Bone conduction: innovation, technology and hearing loss


Bone conduction has rapidly become an important facet of hearing loss treatment and is making its way into many other areas, including consumer electronics. The ears are not the only portal for sound. Bone conduction can be used to transfer sound to the inner ear through the bones of the skull or other parts of the body. This is one reason why a person’s voice sounds different to them when it is recorded and played back.

Bone-anchored hearing aids (Baha) have been used for some time. They work by conducting sound from a microphone to a magnet or implant in the patient’s skin. Sound is then converted into vibrations in the skull and eventually arrives at the inner ear to be processed as hearing by the brain. This was an important step in restoring hearing in patients who have closed or damaged ears or no functional pathway from outer to inner ear, such as those with microtia or atresia.

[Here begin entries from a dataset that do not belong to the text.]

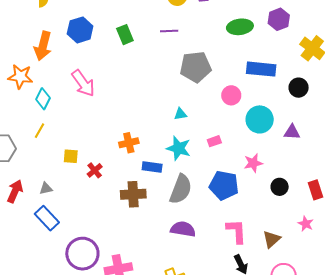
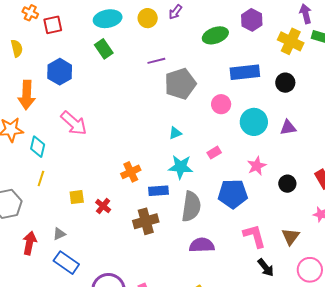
purple line: (169, 31) -> (156, 61), moved
green rectangle: (125, 35) -> (104, 49), moved

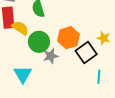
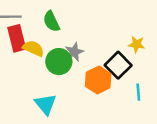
orange hexagon: (68, 38) -> (98, 80), moved
gray star: (51, 56) -> (74, 52), moved

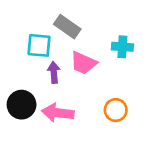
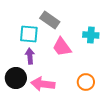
pink trapezoid: (83, 63) -> (62, 47), turned 30
purple arrow: (54, 72) -> (30, 56), moved

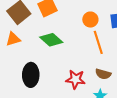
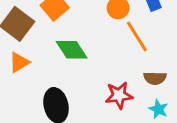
green diamond: (51, 40) -> (72, 50), turned 30

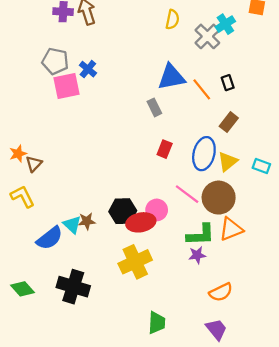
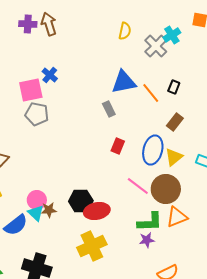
gray pentagon: (55, 61) -> (37, 114), moved
black rectangle: (228, 83) -> (174, 87), turned 40
pink circle: (157, 210) -> (37, 200), moved

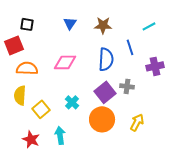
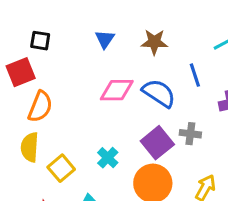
blue semicircle: (106, 59) -> (159, 93), turned -60
pink diamond: (65, 62) -> (117, 90), moved
orange semicircle: (27, 68) -> (40, 107), turned 110

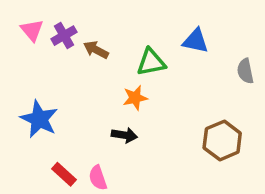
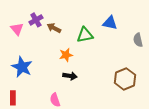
pink triangle: (32, 30) -> (17, 29), moved
orange star: (135, 98) -> (66, 55), moved
red rectangle: (64, 174) -> (13, 98), moved, turned 48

The innovation is also starting to make its way into consumer electronics. Bone conduction headphones have been developed that ensure ambient sound is not blocked out, an advantage for sportspeople and drivers. It is also reported that Google Glass (a wearable computer with an optical head-mounted display) will make use of bone conduction to generate sound, instead of relying on a standard earphone-speaker setup. In addition, the technology is expected to move into the area of underwater and deep-sea communication systems, as shown by a number of emerging patents.

The technology has come a long way, as Dr. Sunil Puria, ear biomechanics expert at Stanford University explains, “There has been tremendous progress, from miniaturization, to wearable and wireless, so that we have reached the holy grail of not requiring earphones.”